3. Why this paradigm shift?
The proposed system seeks to enable a paperless office and elimination of manual processes which are cumbersome by nature. Also, physical cheques account for 80% of all the transactions while electronic accounts account for the rest which clearly necessitates the need for technology - oriented tools like the CTS.
4. What are the benefits?
There is a plethora of benefits available with the proper implementation of the CTS outlined as follows:
For Banks –
1. Reduces the operational risk by securing the transmission route.
2. Reduces the cost of operating.
3. Better Know your customer (KYC) norms.
4. Minimises clearing frauds to a great extent.
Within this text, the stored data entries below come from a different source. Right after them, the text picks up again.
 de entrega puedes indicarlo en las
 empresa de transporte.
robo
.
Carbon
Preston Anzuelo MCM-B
5. Automated payment processing.
6. Huge time savings as there is no physical movement.
7. No risk of losing the cheque in transit.
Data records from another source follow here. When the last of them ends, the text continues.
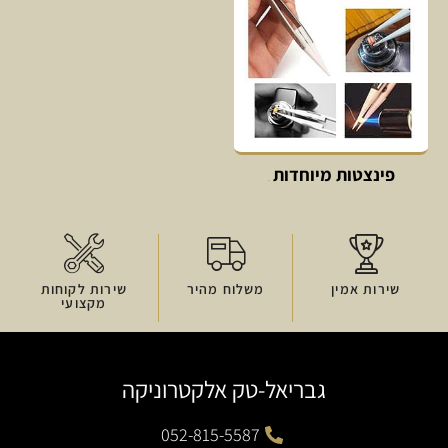
פינצטות מיוחדות
שירות אמין
משלוח מהיר
שירות לקוחות
מקצועי
גבריאל-טק אלקטרוניקה
052-815-5587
8. Easy data storage and retrieval.
9. Huge customer satisfaction as he gets his money in the same day.
10. Better harmonisation and interoperability of electronic processes between various banks.
11. Easier and faster reconciliation of accounts.
For the Customer –
1. Elimination of float between presentation and clearance enabling faster credit to his account.
2. The money is safe and minimises the chance of fraud (say, laundering).
5. Security Concerns
CTS provides a very secure environment during the process of cheque clearing, as in order to avoid any repudiation of data/images or unauthorised intrusion, end - to end Public Key Infrastructure - PKI (a form of cryptography involving the use of asymmetric key algorithms to secure the digital image flow in its cheque truncation system with digital signature and encryption.) is installed in the system. Security can further be enhanced by incorporating basic security and authentication controls like dual access controls, user ID’s and passwords with crypto box and smart card interfaces on the top of PKI technology.
The CTS is a very important and efficient tool for banks in order to keep pace with the cutting edge of technology. So it’s high time for the ‘old school’ banks to reengineer their internal processes and adopt a payment system which has more relevance in today’s context and which helps them to gain their competitive edge. Also, with the growing benefits of this system the banks should exercise a lot of caution and diligence during both post and pre implementation of CTS.